- _RAW DATA_
━━━━━━━━━━━━━━━━━━━━

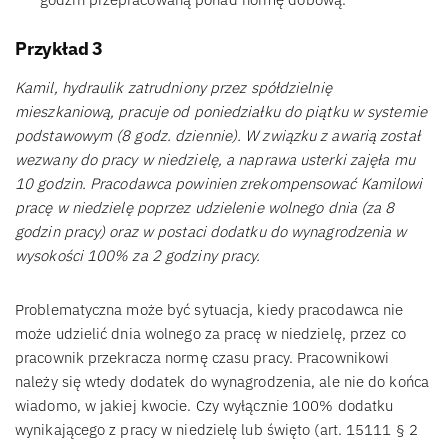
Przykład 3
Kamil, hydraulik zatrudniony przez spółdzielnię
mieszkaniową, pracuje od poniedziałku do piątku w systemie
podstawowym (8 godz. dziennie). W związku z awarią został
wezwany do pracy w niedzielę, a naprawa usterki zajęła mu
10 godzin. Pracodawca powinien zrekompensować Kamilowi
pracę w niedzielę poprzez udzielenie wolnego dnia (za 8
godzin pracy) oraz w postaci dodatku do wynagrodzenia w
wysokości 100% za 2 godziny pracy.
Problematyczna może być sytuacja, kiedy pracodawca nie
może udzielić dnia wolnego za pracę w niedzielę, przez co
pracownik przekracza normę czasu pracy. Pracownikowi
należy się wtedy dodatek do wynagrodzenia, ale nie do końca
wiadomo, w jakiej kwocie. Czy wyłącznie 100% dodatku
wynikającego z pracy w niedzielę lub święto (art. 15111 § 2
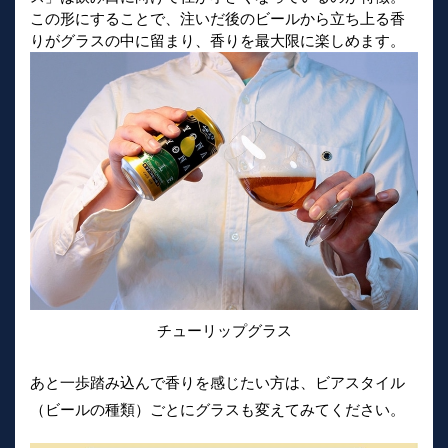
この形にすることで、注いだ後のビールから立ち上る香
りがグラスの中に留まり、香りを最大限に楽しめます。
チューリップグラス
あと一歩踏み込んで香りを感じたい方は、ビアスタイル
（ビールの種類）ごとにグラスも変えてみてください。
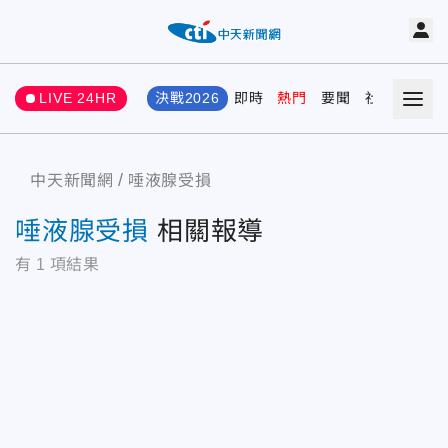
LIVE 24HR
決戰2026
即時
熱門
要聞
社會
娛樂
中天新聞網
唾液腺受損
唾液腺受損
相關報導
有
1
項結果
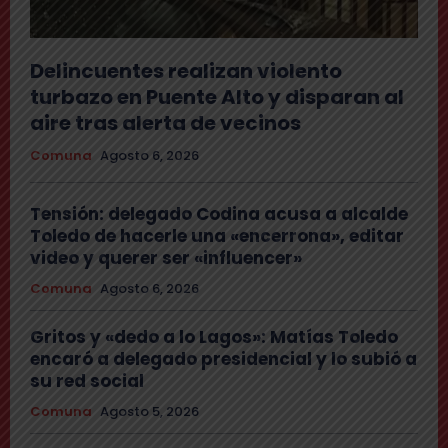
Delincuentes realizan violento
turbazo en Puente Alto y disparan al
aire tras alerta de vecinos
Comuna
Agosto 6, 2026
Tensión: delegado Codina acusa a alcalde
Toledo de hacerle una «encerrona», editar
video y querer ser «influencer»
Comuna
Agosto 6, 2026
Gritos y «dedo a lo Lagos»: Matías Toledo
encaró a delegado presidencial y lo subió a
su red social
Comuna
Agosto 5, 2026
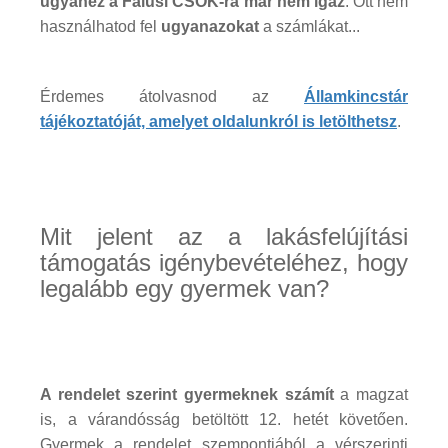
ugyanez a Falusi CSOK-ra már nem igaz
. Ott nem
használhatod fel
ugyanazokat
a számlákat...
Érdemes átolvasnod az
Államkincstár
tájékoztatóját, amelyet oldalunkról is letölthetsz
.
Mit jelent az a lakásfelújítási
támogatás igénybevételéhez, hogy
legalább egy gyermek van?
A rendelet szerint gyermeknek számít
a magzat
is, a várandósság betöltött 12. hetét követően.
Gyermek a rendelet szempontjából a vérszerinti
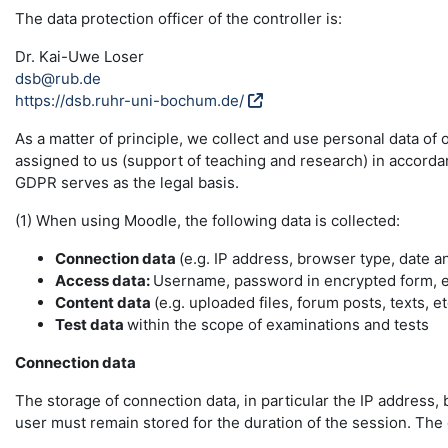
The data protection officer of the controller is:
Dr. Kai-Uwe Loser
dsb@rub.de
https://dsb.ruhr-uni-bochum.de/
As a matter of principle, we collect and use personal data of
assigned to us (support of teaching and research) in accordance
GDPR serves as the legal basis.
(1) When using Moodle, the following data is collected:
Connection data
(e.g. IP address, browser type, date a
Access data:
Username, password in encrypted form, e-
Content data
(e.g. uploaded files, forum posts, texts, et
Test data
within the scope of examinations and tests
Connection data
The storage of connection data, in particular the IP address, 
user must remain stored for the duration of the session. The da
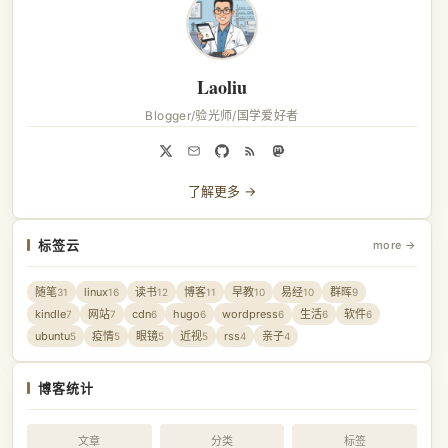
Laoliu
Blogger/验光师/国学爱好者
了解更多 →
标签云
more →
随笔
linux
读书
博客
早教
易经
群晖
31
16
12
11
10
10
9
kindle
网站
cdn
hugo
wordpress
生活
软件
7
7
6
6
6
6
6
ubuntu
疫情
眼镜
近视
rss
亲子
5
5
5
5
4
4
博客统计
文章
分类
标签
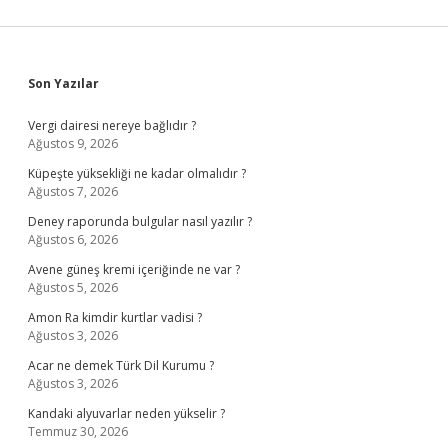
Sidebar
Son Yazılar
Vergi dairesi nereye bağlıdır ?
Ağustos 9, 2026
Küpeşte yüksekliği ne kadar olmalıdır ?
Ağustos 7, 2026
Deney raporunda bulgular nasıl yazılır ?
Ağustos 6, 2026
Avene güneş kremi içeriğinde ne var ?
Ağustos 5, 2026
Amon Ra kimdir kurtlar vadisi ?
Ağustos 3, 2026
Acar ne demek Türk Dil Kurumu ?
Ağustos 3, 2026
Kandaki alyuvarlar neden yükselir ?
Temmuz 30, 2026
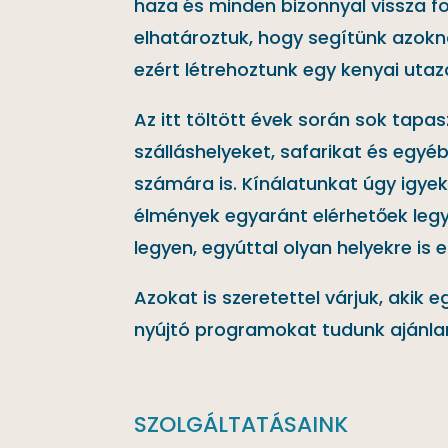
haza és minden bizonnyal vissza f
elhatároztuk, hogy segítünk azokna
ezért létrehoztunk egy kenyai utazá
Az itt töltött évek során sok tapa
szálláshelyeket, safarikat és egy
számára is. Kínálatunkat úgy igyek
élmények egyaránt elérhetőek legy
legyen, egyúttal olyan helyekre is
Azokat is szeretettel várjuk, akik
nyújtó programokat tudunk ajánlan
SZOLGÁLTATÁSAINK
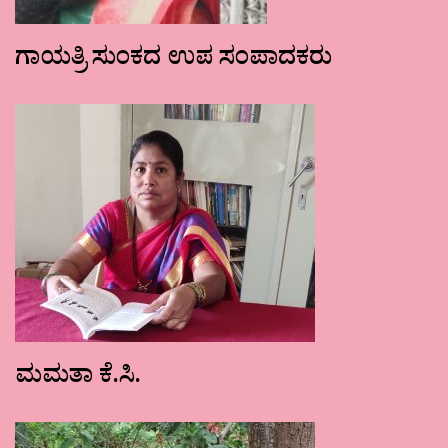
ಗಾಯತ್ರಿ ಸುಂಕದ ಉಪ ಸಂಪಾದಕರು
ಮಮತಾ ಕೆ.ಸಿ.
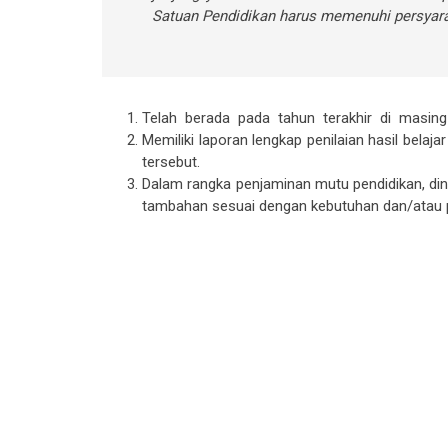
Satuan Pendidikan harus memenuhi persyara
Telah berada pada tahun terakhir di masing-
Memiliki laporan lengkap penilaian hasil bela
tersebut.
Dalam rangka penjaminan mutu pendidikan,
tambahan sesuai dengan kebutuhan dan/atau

━━━━━━━━━━━━━━━━━━━━

- _EXERCISE AIM_
Within the material above, extract exactly the lines that start at the line containing "Son Yazılar" and stop after the line containing "Temmuz 30, 2026", and only those.

- _ANSWER FOR THIS EXERCISE_
Son Yazılar
Vergi dairesi nereye bağlıdır ?
Ağustos 9, 2026
Küpeşte yüksekliği ne kadar olmalıdır ?
Ağustos 7, 2026
Deney raporunda bulgular nasıl yazılır ?
Ağustos 6, 2026
Avene güneş kremi içeriğinde ne var ?
Ağustos 5, 2026
Amon Ra kimdir kurtlar vadisi ?
Ağustos 3, 2026
Acar ne demek Türk Dil Kurumu ?
Ağustos 3, 2026
Kandaki alyuvarlar neden yükselir ?
Temmuz 30, 2026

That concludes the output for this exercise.